Primeiro, o cardiologista. Diagnóstico: “Você tem um coração enorme.” Lembrei-me de que alguém já me havia dito isso. Mas agora parecia diferente. O que antes soava como elogio, agora parecia uma advertência de perigo iminente. Pelo menos percebi a dimensão de uma boa metáfora. Belo consolo!
Segundo, o hematologista. Diagnóstico: “Você tem o sangue sujo.” De novo lembrei-me de que alguém já havia me acusado de ter o sangue ruim. Agora, como antes, percebi que não se tratava de elogio, com uma agravante: o que antes podia não passar de uma metáfora usada por alguém descontente comigo, agora soava como uma dura realidade.
Terceiro, o nefrologista: “você precisa fazer hemodiálise urgente para não morrer envenenado pelo seu próprio sangue.” Percebi, a coisa era séria e, de tão assustado, já nem me lembrei da metáfora do sangue ruim.
Depois de me inteirar de o que seria a tal hemodiálise (trata-se do um processo durante quatro horas, retirando, assim, os excessos de substâncias, tais como: potássio, ureia, creatinina etc, concentradas no sangue por causa da perda de capacidade dos rins de executar suas funções). De posse dessas informações, surgiu-me uma ideia: eu poderia fazer uma grande descoberta com o tal tratamento. Romântico consolo!
Sempre me acompanhou uma cruel dúvida: somos compostos de alma e de corpo? A alma é intrínseca ao corpo ou é coisa distinta? Pensei: se prevalecesse a primeira hipótese (alma e corpo são uma só coisa), a alma estaria no próprio sangue e o tratamento limpar-me-ia até das indesejadas metáforas! Agora, se prevalecesse a segunda hipótese (alma e corpo são coisas distintas), somente o sangue seria purificado (sem metáforas)! De qualquer forma, seria uma grande descoberta: alma e corpo seriam ou não coisas distintas?
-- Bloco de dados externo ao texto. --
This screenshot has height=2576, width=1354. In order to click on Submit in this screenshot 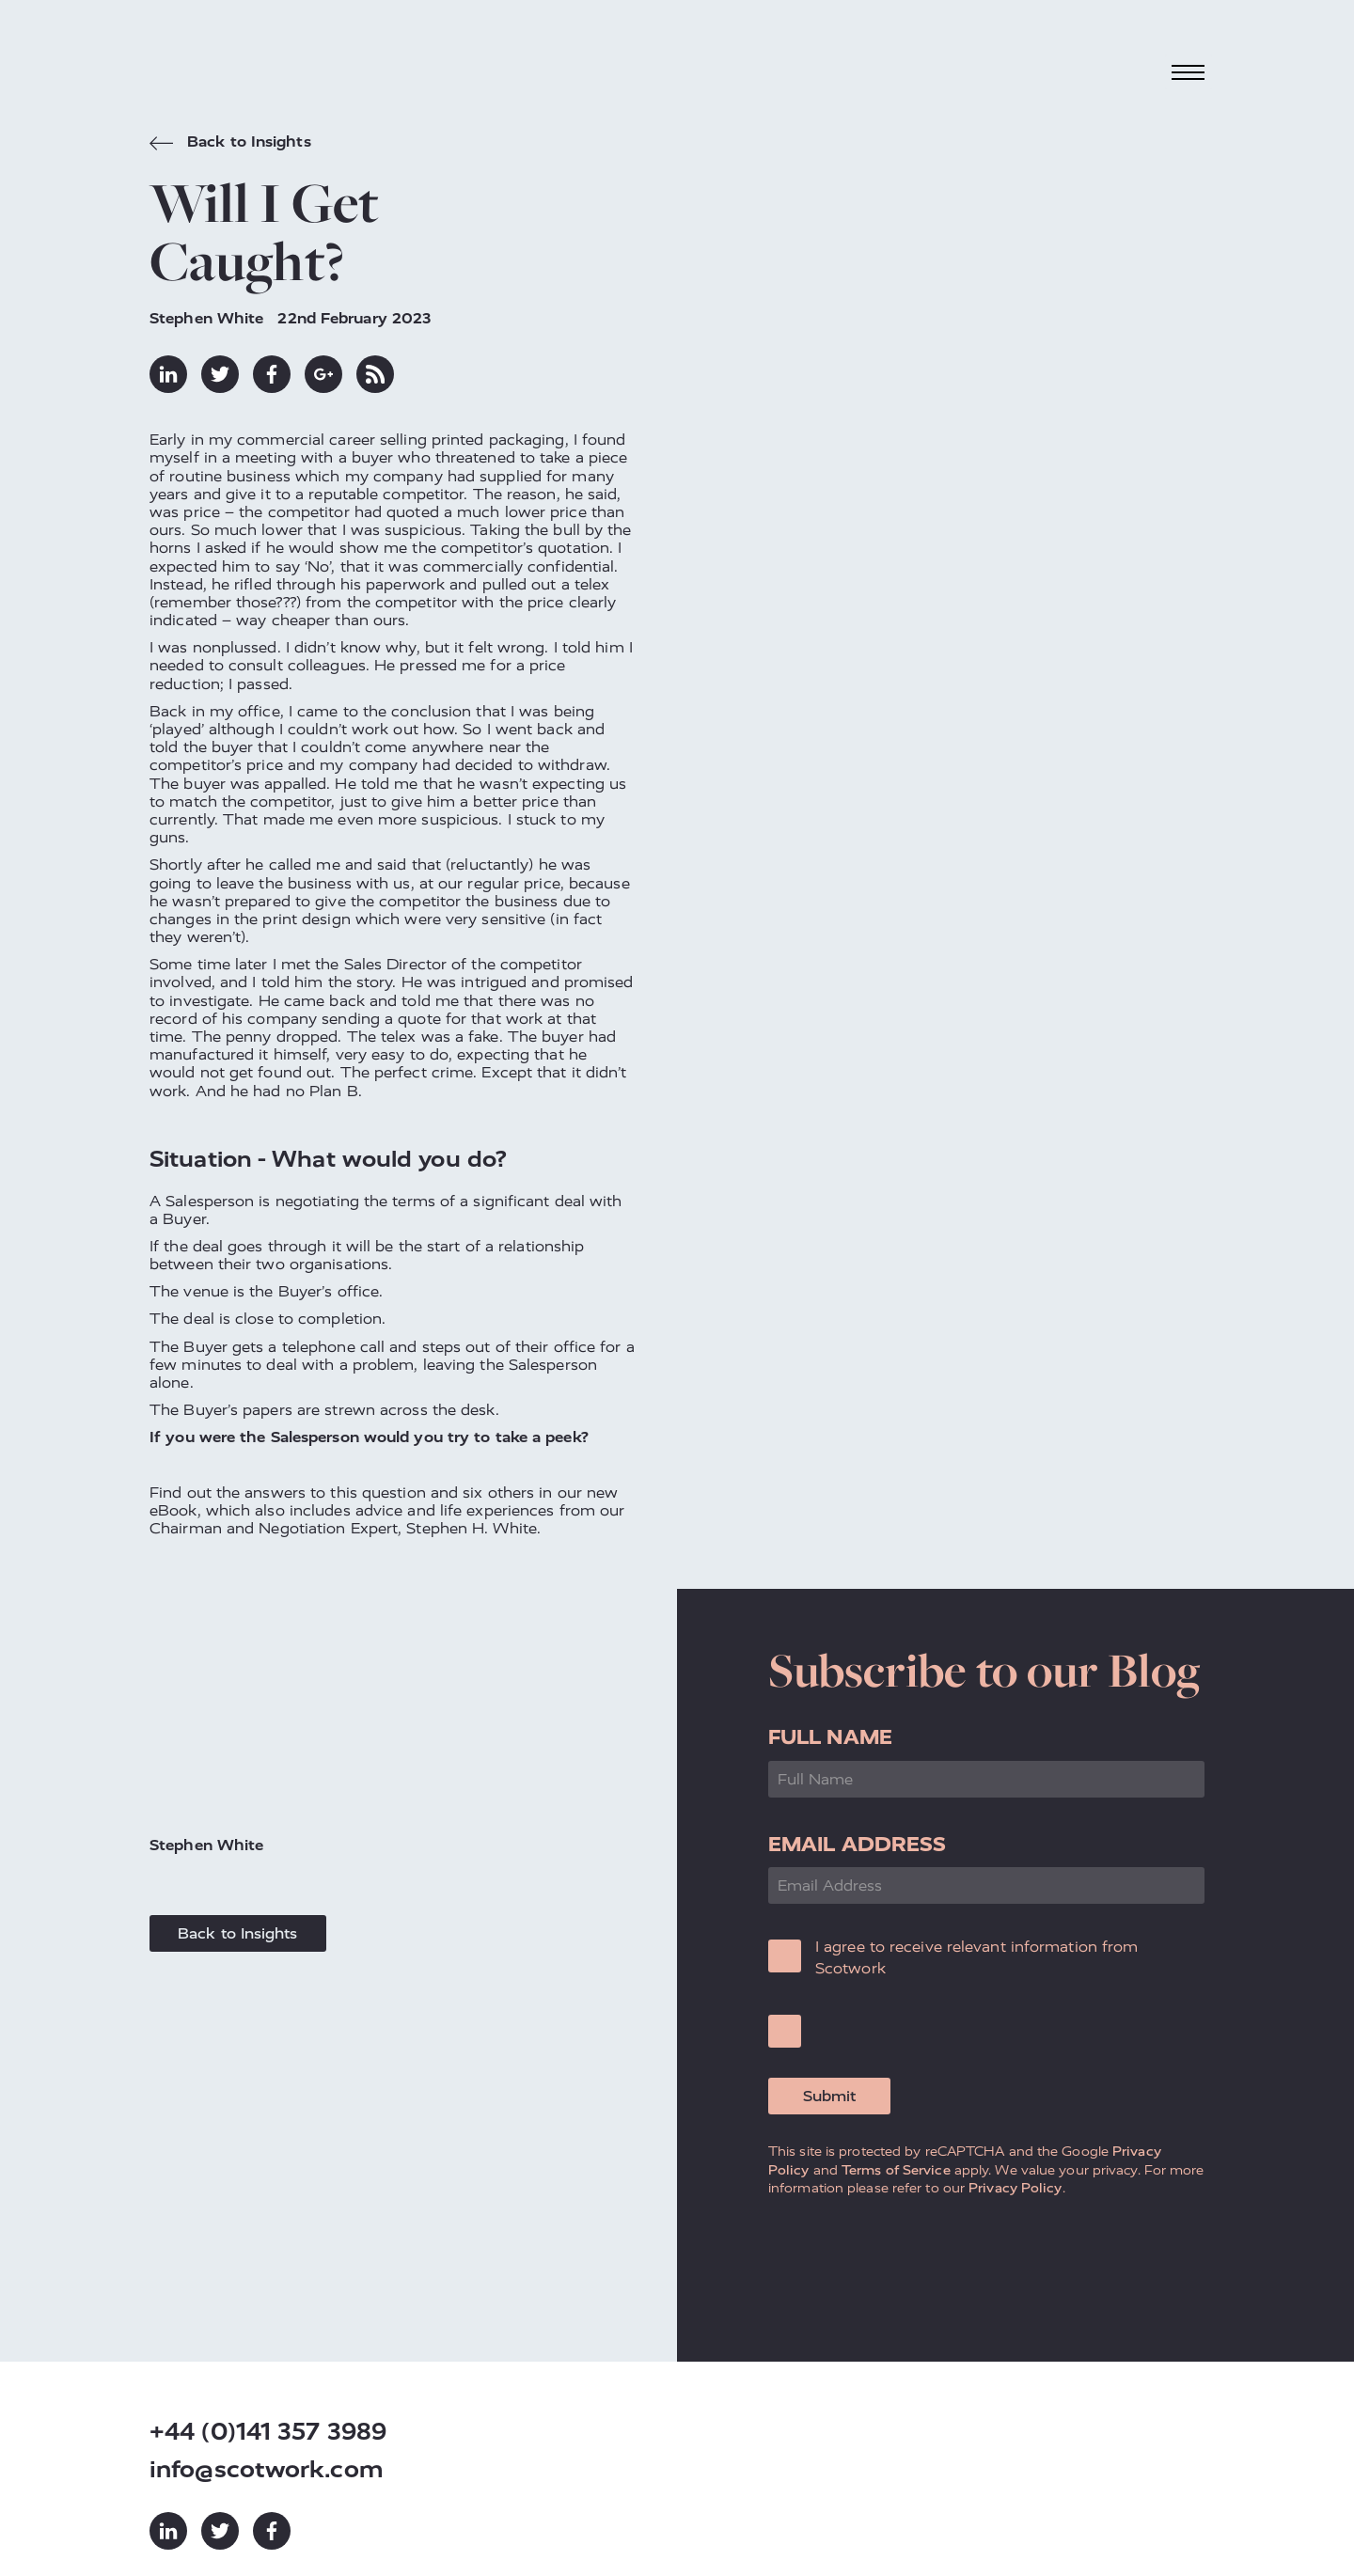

Hoje, após ter feito um ano de hemodiálise, após quatro anos de transplante (pobre e limitada condição humana) preciso confessar: nenhuma resposta me parece muito certa e todas me parecem possíveis! Apenas concluo que o sangue foi limpo pela hemodiálise (já que não morri envenenado por ele) e, a alma continuou passível às mesmas metáforas (já que continuo sendo a mesma pessoa de antes). Aliás, posso afirmar que existe alma? A favor dessa tese, só tenho algumas ações humanas tão especiais, realizadas a meu favor, no decorrer dessa jornada, às quais não podem estar restritas apenas a um automatismo corporal. Como por exemplo, a dedicação de alguns médicos/as cuidaram de mim, algumas pessoas da equipe de enfermagem, a dedicação, apoio e compreensão de minha família e, a maior de todas: a corajosa abnegação de minha irmã que me doou um de seus rins.
Tudo o mais me parecem magistrais paradoxos e/ou sutis metáforas da vida real.